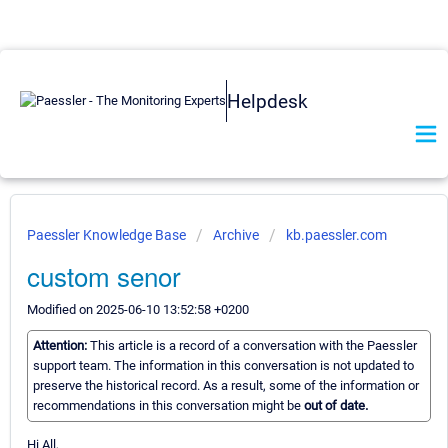
Helpdesk
Paessler Knowledge Base
Archive
kb.paessler.com
custom senor
Modified on 2025-06-10 13:52:58 +0200
Attention:
This article is a record of a conversation with the Paessler
support team. The information in this conversation is not updated to
preserve the historical record. As a result, some of the information or
recommendations in this conversation might be
out of date.
Hi All,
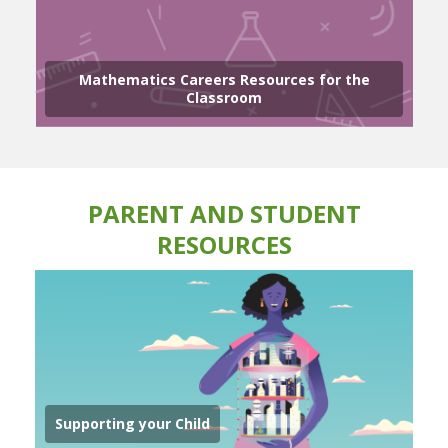
Mathematics Careers Resources for the
Classroom
PARENT AND STUDENT
RESOURCES
Supporting your Child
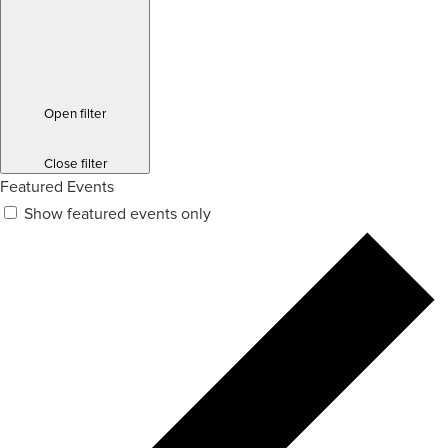
Open filter
Close filter
Featured Events
Show featured events only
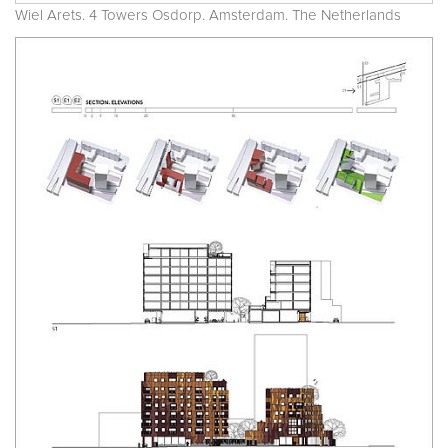
Wiel Arets. 4 Towers Osdorp. Amsterdam. The Netherlands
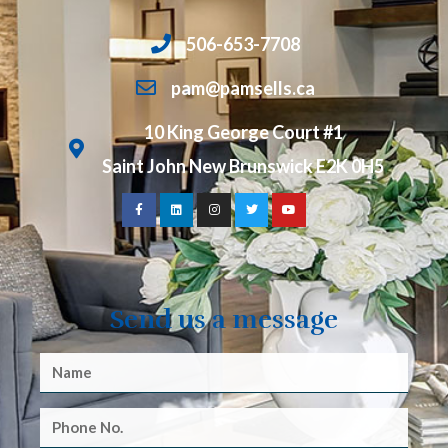
506-653-7708
pam@pamsells.ca
10 King George Court #1
Saint John New Brunswick E2K 0H5
Send us a message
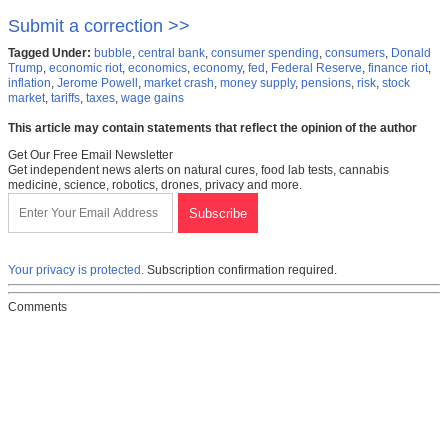
Submit a correction >>
Tagged Under:
bubble
,
central bank
,
consumer spending
,
consumers
,
Donald
Trump
,
economic riot
,
economics
,
economy
,
fed
,
Federal Reserve
,
finance riot
,
inflation
,
Jerome Powell
,
market crash
,
money supply
,
pensions
,
risk
,
stock
market
,
tariffs
,
taxes
,
wage gains
This article may contain statements that reflect the opinion of the author
Get Our Free Email Newsletter
Get independent news alerts on natural cures, food lab tests, cannabis
medicine, science, robotics, drones, privacy and more.
Your privacy is protected.
Subscription confirmation required.
Comments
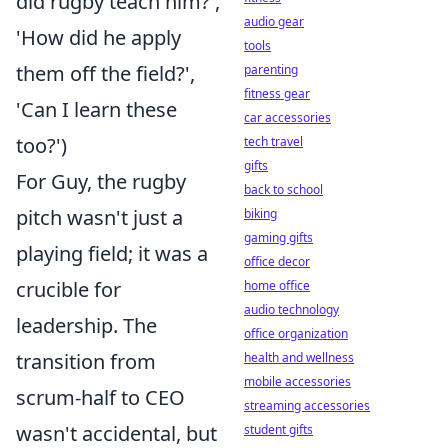
did rugby teach him?',
audio gear
'How did he apply
tools
them off the field?',
parenting
fitness gear
'Can I learn these
car accessories
too?')
tech travel
gifts
For Guy, the rugby
back to school
pitch wasn't just a
biking
gaming gifts
playing field; it was a
office decor
crucible for
home office
audio technology
leadership. The
office organization
transition from
health and wellness
mobile accessories
scrum-half to CEO
streaming accessories
wasn't accidental, but
student gifts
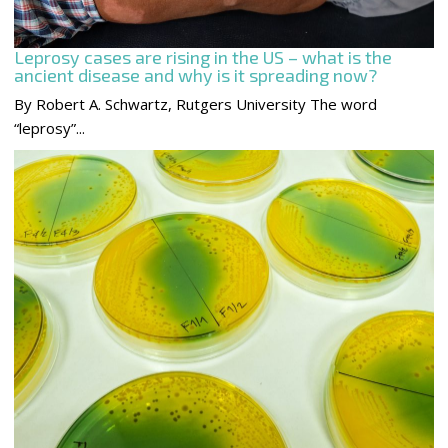
Leprosy cases are rising in the US – what is the
ancient disease and why is it spreading now?
By Robert A. Schwartz, Rutgers University The word
“leprosy”...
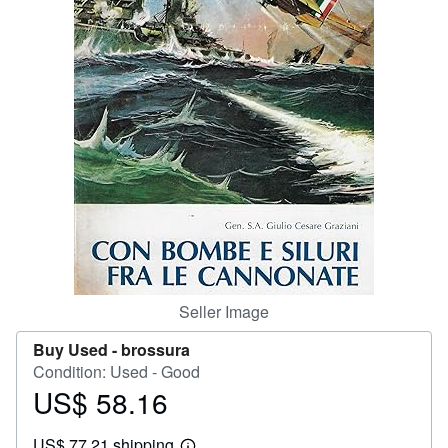
Help
CLOSE
Seller Image
Buy Used -
brossura
Condition: Used - Good
US$ 58.16
Price
US$
US$ 77.21 shipping
58.16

**Problem:** Once the pictures are set aside, output the whole listing exactly.

**Result for this task:**
Helpdesk
Paessler Knowledge Base
Archive
kb.paessler.com
custom senor
Modified on 2025-06-10 13:52:58 +0200
Attention:
This article is a record of a conversation with the Paessler
support team. The information in this conversation is not updated to
preserve the historical record. As a result, some of the information or
recommendations in this conversation might be
out of date.
Hi All,
Mathematics Careers Resources for the
Classroom
PARENT AND STUDENT
RESOURCES
Supporting your Child
Open filter
Close filter
Featured Events
Show featured events only
Wiel Arets. 4 Towers Osdorp. Amsterdam. The Netherlands
506-653-7708
pam@pamsells.ca
10 King George Court #1
Saint John New Brunswick E2K 0H5
Send us a message
Submit a correction >>
Tagged Under:
bubble
,
central bank
,
consumer spending
,
consumers
,
Donald
Trump
,
economic riot
,
economics
,
economy
,
fed
,
Federal Reserve
,
finance riot
,
inflation
,
Jerome Powell
,
market crash
,
money supply
,
pensions
,
risk
,
stock
market
,
tariffs
,
taxes
,
wage gains
This article may contain statements that reflect the opinion of the author
Get Our Free Email Newsletter
Get independent news alerts on natural cures, food lab tests, cannabis
medicine, science, robotics, drones, privacy and more.
Your privacy is protected.
Subscription confirmation required.
Comments
did rugby teach him?',
audio gear
'How did he apply
tools
them off the field?',
parenting
fitness gear
'Can I learn these
car accessories
too?')
tech travel
gifts
For Guy, the rugby
back to school
pitch wasn't just a
biking
gaming gifts
playing field; it was a
office decor
crucible for
home office
audio technology
leadership. The
office organization
transition from
health and wellness
mobile accessories
scrum-half to CEO
streaming accessories
wasn't accidental, but
student gifts
Leprosy cases are rising in the US – what is the
ancient disease and why is it spreading now?
By Robert A. Schwartz, Rutgers University The word
“leprosy”...
Help
CLOSE
Seller Image
Buy Used -
brossura
Condition: Used - Good
US$ 58.16
Price
US$
US$ 77.21 shipping
58.16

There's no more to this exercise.